Patches for GNU Datamash and Decorate

I have been trying to contribute to GNU datamash (and the bundled decorate tool), but I did not receive any reply to any of the patches I have sent to the bug-datamash mailing list for over two years. The patches had not been applied to the upstream git respository either. Thus I publish the patches here to make them available to whoever might be interested. I would prefer them to be applied upstream.

Update 2022-05-14: Shawn Wagner has started to apply some of the patches to the GNU datamash git repository. :-)

Update 2022-05-27: Tim Rice has added me to the GNU Datamash group on Savannah with push rights to the git repository. I will now apply my patches myself starting on 2022-05-28.


Patches Not (Yet) Applied Upstream

As of 2022-05-28, all of my patches have been applied upstream. Some have been applied directly by me.


Patches Already Applied Upstream

Fix Typo devian for deviation in Documentation

This trivial patch fixes the typo devian of the word deviation occurring twice in the GNU datamash documentation. (Mailing list post.)

Download datamash-doc-devian_typo_fix.patch.

This patch has been applied in git commit 0c838dbb63669391640d132b8b80c9d0b848c5dc (mailing list post).

Possible Build Fix for Fedora Datamash Package on armv7hl

A datamash package maintainer for Fedora has reported build failures for GNU datamash version 1.7, more specifically for the decorate program, on armv7hl (but not on other hardware plattforms). The problem is a warning regarding use of the wrong format conversion specifier (-Wformat=) combined with using the compiler option -Werror=format-security.

Debian bug 982869 might be related to this. In this bug, the line number reported for invalid input is wrong, but only on non-x86 32-bit architectures. This error message comes from the line where the wrong format specifier is reported during compilation.

Both of the following two patches are an attempt to fix this, but I do not have an armv7hl test system to verify. The two patches are mutually exclusive, either one is an attempt to use a correct format conversion specifier instead of the incorrect %zu.
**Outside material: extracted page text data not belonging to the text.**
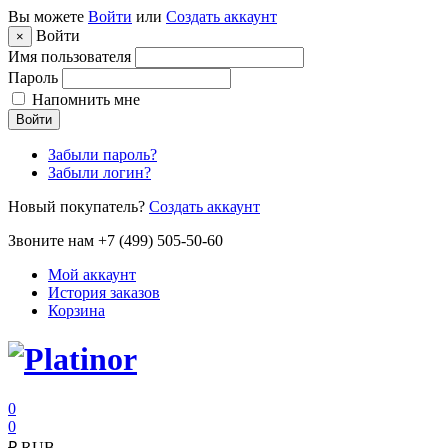
Вы можете
Войти
или
Создать аккаунт
Войти
×
Имя пользователя
Пароль
Напомнить мне
Войти
Забыли пароль?
Забыли логин?
Новый покупатель?
Создать аккаунт
Звоните нам +7 (499) 505-50-60
Мой аккаунт
История заказов
Корзина
0
0
₽
RUB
The first uses %jd, the second PRIdMAX. Since PRIuMAX is already used in the GNU datamash sources, but not %jd, I would use the second patch. Both work on my x86 64-bit system, but there the original code in question compiles without the warning, so I cannot reproduce the problem and thus cannot verify if the suggested solutions really work. (Mailing list post.)

Download datamash-decorate-possible_armv7hl_build_fix-variant_1.patch or datamash-decorate-possible_armv7hl_build_fix-variant_2.patch.

The second patch has been applied in git commit a6b1742741da516929bdbb6ee455c2f49707ae5d (mailing list post).

Fix Typos in GNU Datamash Info Documentation

A couple of typos in the GNU datamash manual were reported to the mailing list. This patch fixes them. (Mailing list post.)

Download datamash-doc-info-fix_typos.patch.

This patch has been applied in git commit 708ae4eeda42f8719c7515ef1f5e7bb74168be93 (mailing list post).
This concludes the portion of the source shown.